BANDUNG (golali.com) - Dinas Pendidikan (Disdik) Kota Bandung akan memfasilitasi siswa yang tidak memiliki sarana untuk menunjang Pembelajaran Jarak Jauh (PJJ) pada tahun ajaran 2020/2021. Kebijakan PJJ ini dilakukan untuk mencegah penyebaran Covid-19 di lingkungan sekolah. 

"Ada sekitar 9,25 persen siswa yang terkendala dengan alat-alat yang menunjang pembelajaran. Misal di satu rumah yang punya HP (hand phone) ayahnya, ketika ayahnya harus bekerja, maka siswa tidak bisa belajar. Bahkan ada yang sama sekali tidak punya sarana penunjangnya," ucap Kepala Seksi Kurikulum SMP Disdik Kota Bandung, Bambang Ariyanto dalam rilis yang diterima golali.com, Selasa (14/7/2020).

Disdik Kota Bandung mengimbau seluruh sekolah meminjamkan tablet atau laptop sebagai menunjang PJJ untuk siswanya. Apabila satu sekolah SMP Negeri memiliki 100-200 laptop dengan rata-rata Rawan Melanjutkan Pendidikan (RMP) di angka 5-8 persen, maka laptop tersebut bisa dipinjamkan.

"Prosedurnya, sekolah membuat berita acara peminjaman. Misalkan anak yang terdata ada 10 orang, lalu diantarkan laptopnya ke rumah oleh guru. Nantinya orang tua menandatangani Berita Acara Peminjaman," terang Bambang.
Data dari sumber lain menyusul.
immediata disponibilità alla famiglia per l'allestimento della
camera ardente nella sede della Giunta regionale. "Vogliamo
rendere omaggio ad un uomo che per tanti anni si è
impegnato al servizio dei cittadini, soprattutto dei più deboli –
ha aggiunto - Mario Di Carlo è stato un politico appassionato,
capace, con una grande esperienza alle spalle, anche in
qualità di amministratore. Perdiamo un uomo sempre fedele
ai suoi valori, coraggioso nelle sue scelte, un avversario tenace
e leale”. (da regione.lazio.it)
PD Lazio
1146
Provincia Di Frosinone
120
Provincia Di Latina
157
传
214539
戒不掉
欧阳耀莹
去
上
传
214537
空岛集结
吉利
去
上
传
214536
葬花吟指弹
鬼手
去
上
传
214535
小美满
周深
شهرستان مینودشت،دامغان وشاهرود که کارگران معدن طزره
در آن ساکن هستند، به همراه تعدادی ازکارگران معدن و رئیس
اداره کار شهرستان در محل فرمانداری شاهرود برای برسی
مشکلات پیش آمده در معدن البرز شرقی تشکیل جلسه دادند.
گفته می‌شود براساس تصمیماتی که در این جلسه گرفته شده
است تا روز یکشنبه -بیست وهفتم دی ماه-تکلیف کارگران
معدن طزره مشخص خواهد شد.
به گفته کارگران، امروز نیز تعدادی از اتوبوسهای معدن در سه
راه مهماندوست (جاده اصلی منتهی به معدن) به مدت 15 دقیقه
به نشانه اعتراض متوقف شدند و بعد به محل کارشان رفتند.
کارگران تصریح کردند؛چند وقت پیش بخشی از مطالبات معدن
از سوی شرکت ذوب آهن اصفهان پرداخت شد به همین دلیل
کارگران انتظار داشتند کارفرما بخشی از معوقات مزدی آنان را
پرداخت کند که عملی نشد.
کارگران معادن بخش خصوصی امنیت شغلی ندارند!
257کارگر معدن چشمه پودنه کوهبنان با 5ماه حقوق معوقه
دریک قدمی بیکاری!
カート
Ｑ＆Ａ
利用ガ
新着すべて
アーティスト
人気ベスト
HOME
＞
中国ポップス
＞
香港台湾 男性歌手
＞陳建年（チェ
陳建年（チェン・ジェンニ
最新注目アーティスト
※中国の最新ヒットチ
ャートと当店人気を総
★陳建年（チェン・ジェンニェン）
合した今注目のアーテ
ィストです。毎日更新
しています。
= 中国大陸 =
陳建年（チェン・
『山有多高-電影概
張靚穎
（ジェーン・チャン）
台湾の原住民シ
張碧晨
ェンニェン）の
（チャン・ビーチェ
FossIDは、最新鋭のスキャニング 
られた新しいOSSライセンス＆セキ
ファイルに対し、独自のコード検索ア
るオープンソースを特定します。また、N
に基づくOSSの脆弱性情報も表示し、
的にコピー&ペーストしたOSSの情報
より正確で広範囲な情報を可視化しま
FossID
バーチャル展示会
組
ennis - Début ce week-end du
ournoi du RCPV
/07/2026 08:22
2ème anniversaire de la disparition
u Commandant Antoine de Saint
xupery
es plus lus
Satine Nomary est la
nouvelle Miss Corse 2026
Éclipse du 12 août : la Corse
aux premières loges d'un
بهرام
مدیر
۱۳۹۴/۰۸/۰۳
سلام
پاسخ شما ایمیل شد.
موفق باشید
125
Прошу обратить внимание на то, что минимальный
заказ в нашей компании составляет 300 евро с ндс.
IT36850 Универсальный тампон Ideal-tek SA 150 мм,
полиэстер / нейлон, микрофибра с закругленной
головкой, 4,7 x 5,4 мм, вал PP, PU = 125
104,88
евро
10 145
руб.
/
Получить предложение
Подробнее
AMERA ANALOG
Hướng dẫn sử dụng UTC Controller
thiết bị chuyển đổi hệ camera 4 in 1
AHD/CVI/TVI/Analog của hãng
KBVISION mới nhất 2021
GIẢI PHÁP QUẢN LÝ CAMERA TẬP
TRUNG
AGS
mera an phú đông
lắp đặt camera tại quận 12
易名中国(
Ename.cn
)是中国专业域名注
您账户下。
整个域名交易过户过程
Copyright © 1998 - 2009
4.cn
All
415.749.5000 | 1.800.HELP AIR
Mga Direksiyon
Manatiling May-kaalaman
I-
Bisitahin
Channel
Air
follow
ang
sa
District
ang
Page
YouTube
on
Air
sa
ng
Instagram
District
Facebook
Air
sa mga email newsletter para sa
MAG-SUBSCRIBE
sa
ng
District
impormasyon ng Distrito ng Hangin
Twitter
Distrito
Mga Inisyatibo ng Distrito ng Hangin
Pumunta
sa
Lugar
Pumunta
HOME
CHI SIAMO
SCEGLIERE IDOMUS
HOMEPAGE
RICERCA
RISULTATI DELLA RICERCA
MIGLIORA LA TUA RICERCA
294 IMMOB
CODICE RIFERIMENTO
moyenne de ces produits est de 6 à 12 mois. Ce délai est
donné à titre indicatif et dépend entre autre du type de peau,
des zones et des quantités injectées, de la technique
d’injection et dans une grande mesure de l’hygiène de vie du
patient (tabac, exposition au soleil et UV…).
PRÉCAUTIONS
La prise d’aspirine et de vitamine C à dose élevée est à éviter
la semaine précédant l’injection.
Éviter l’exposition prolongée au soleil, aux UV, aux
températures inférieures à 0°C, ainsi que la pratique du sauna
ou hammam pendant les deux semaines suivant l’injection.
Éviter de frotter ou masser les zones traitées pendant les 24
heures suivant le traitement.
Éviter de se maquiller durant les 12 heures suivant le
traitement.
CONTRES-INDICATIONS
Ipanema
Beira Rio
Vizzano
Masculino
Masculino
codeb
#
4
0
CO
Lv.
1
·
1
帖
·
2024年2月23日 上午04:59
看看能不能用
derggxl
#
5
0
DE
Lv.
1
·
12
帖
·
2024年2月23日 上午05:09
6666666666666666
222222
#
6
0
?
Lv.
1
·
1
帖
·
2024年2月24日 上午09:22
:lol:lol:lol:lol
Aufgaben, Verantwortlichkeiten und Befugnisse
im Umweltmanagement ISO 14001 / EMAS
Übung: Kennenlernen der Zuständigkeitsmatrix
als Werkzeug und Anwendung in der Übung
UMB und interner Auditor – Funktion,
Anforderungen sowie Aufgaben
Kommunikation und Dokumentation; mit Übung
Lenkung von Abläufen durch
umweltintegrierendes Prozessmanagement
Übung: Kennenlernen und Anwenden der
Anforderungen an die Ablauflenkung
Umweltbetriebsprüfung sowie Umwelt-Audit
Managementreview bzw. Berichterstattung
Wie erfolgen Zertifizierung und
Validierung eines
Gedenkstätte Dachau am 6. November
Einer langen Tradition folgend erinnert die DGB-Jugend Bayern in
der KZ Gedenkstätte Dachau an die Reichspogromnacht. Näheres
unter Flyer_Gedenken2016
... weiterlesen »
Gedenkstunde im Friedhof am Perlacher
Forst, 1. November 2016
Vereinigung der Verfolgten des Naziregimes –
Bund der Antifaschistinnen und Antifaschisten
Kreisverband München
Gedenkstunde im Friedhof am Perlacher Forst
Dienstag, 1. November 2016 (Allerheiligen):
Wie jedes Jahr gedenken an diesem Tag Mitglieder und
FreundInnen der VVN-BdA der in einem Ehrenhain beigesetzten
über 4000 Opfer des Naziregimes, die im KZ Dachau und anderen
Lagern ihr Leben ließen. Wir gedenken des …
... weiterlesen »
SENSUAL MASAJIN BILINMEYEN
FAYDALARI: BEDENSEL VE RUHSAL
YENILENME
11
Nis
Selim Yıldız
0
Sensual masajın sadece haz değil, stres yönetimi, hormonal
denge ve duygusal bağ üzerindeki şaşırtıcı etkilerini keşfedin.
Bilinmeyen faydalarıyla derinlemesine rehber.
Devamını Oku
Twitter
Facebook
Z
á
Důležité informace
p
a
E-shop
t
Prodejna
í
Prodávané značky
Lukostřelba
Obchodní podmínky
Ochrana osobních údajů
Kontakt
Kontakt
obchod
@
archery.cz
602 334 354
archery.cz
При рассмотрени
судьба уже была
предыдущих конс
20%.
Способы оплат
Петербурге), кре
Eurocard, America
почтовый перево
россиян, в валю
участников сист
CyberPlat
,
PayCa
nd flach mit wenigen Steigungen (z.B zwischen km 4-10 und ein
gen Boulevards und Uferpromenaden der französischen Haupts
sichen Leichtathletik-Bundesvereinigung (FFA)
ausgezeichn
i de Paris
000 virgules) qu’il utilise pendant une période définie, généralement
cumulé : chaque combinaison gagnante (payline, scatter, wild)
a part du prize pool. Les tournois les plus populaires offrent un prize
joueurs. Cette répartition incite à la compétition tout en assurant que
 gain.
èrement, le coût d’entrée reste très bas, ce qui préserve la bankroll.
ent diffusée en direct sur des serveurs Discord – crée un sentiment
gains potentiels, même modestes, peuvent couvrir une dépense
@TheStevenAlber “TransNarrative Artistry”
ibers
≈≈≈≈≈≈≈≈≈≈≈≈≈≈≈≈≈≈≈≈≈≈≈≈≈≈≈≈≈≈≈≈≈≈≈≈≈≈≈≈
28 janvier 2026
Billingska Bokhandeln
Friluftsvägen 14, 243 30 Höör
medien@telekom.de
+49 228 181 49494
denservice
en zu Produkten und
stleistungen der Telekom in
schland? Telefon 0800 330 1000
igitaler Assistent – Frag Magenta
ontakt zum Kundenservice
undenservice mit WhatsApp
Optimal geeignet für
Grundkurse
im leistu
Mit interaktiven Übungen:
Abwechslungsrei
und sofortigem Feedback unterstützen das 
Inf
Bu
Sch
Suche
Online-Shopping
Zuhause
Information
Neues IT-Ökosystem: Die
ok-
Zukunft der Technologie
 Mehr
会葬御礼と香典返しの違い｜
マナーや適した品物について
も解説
Sementara untuk siswa yang terkendala biaya kuota data internet, sekolah diimbau memberi bantuan dengan anggaran dana Bantuan Operasional Sekolah (BOS). 

Bambang mengungkapkan kebijakan PJJ telah diterapkan pada tingkat TK, SD dan SMP sejak awal pandemi Covid-19 atau selama empat bulan pada tahun ajaran 2019/2020 lalu. Di mana sekitar 90 persen siswa sudah bisa melaksanakan PJJ. 

"Kekagetan di seluruh dunia (pandemi Covid-19), kita tidak mempersiapkan (PJJ). Tapi itu hanya berlangsung satu bulan, setelahnya kita bisa beradaptasi," tutur Bambang.

Sementara dari pendidik, sempat terjadi kendala terkait kompetensi teknologi dari sebagian guru-guru di sekolah sebanyak 8,35 persen dalam metode PJJ ini. Namun hal tersebut sudah diantisipasi dengan menggelar pelatihan.


"Selama PJJ jilid 1 berlangsung kemarin sekitar 3-4 bulan kita melatih para guru. Insyaallah guru-guru di Kota Bandung semakin siap untuk PJJ jilid 2 sekarang," tutup Bambang.